Quality Improvement and Sensory Evaluation of Soya Milk Prepared by Germinated Soybeans
نویسندگان
چکیده
This study focused on improving and diversifying the food and nutrition status of soy milk prepared by germinating the soyabeans prior to soy milk preparation and evaluating its quality and potential for acceptance. The pH, moisture, fat, protein, ash and total solid content of raw material soyabean were 6.76, 12,17.67,39.6, 5.3, 88 %. Non-Germinated and Germinated Soy milk (from shorttime Soyabeans (28 hours)) were produced . Soya Milk samples were analyzed for protein, moisture, ash, pH, total solids, carbohydrates, fat , total phenolic content and sensory attributes. The pH ,moisture, protein, fat, ash, carbohydrate and total solid contents of germinated soy milk were 6.85, 95, 3.11,1.28 ,0.56, 0.50 and 5 % respectively while those of nongerminated soymilk were 7.05, 93 ,2.64, 1.50, 0.65, 2.21 and 7 %, respectively.
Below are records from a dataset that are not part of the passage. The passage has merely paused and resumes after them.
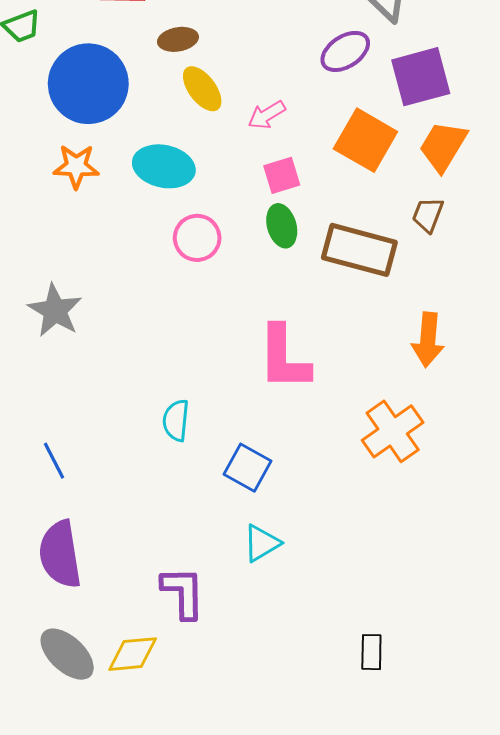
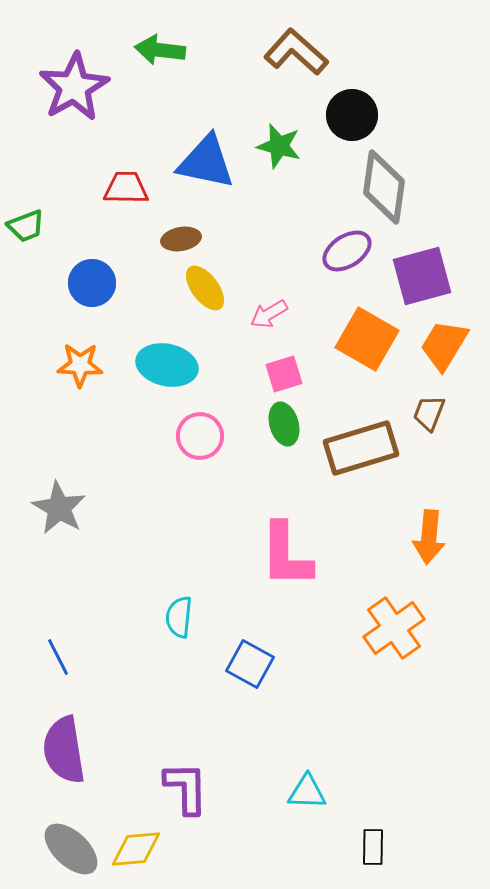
blue circle: (88, 84) -> (92, 283), size x0.6
brown rectangle: (359, 250) -> (361, 448), turned -32
cyan triangle: (262, 543) -> (307, 792), moved, turned 33

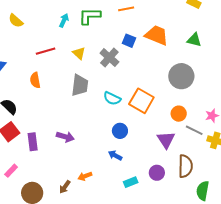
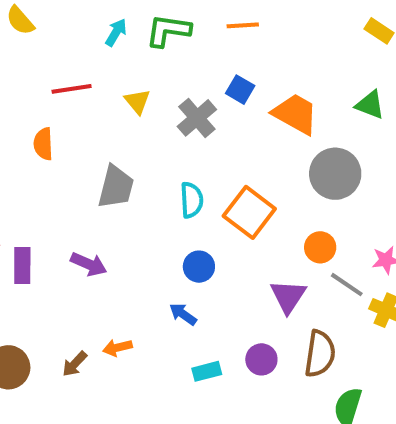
orange trapezoid: (157, 35) -> (295, 114), moved
gray trapezoid: (80, 85) -> (116, 187), moved
cyan semicircle: (112, 98) -> (192, 200), turned -126

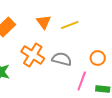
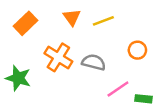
orange circle: (98, 58) -> (137, 50), moved
pink line: (82, 81) -> (118, 89), turned 36

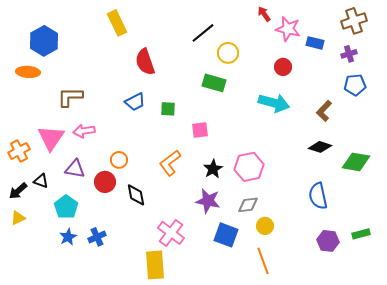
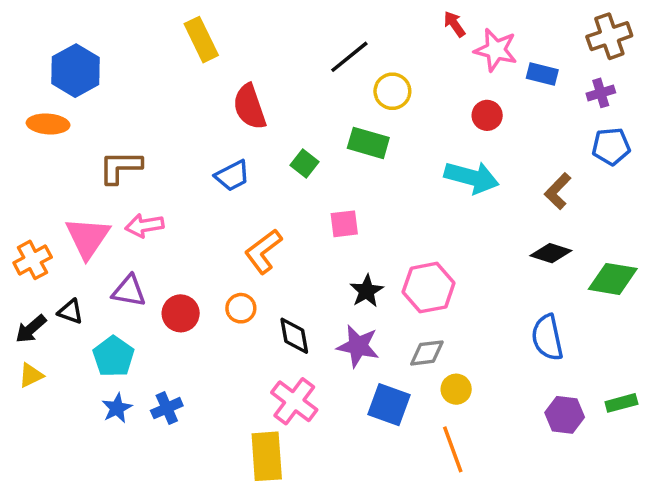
green square: (168, 109) -> (305, 164), moved, turned 35
orange circle: (119, 160) -> (241, 308), moved
orange L-shape: (170, 163) -> (263, 251), moved
black diamond: (136, 195) -> (294, 336), moved

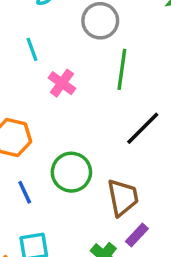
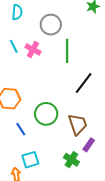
pink cross: (62, 83) -> (33, 49), moved

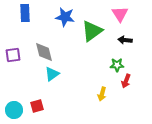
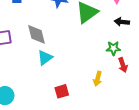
red arrow: (126, 81) -> (123, 65), turned -40
red square: (37, 106) -> (62, 91), moved

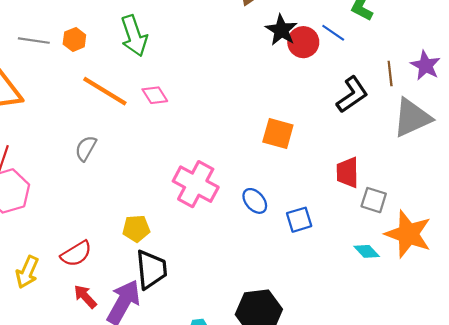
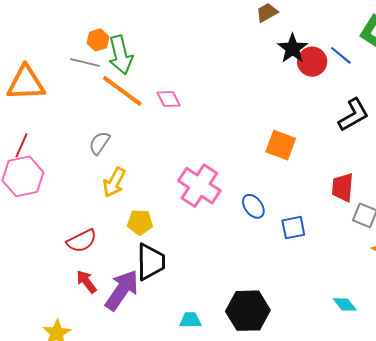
green arrow: (134, 36) -> (121, 55), moved
gray line: (34, 41) -> (85, 63), moved
cyan diamond: (367, 251) -> (345, 304), moved
yellow arrow: (27, 272) -> (114, 182), moved

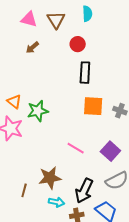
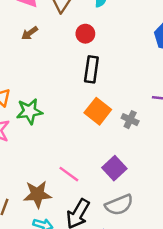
orange square: (93, 106) -> (98, 111), turned 30
pink line: (76, 148) -> (69, 174), moved

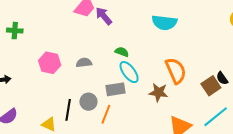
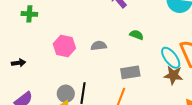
cyan ellipse: (129, 72) -> (171, 58), moved
gray circle: (88, 102) -> (66, 94), moved

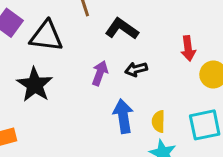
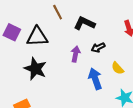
yellow semicircle: (158, 121) -> (118, 68), moved, turned -32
From the results, comparing the germinated and non-germinated soybean, the total phenolics content was increased significantly from to 10.67 ± 0.434 to 13.76 ± 0.294 after germination. The germinated soy milk was liked much by the people as per its taste, colour, texture ,flavor and mean score for all attributes as per overall acceptability was 7.46 out of 10. Soy milk made under 28 hours germination conditions imparts great nutritional value as germination increases protein digestibility and decreases fat, carbohydrate, ash , total solids, pH and Antinutrient like total phenolic content. Thus, Soy Milk developed by incorporating short time germination of soyabeans have enhanced functional attributes and improved the food quality.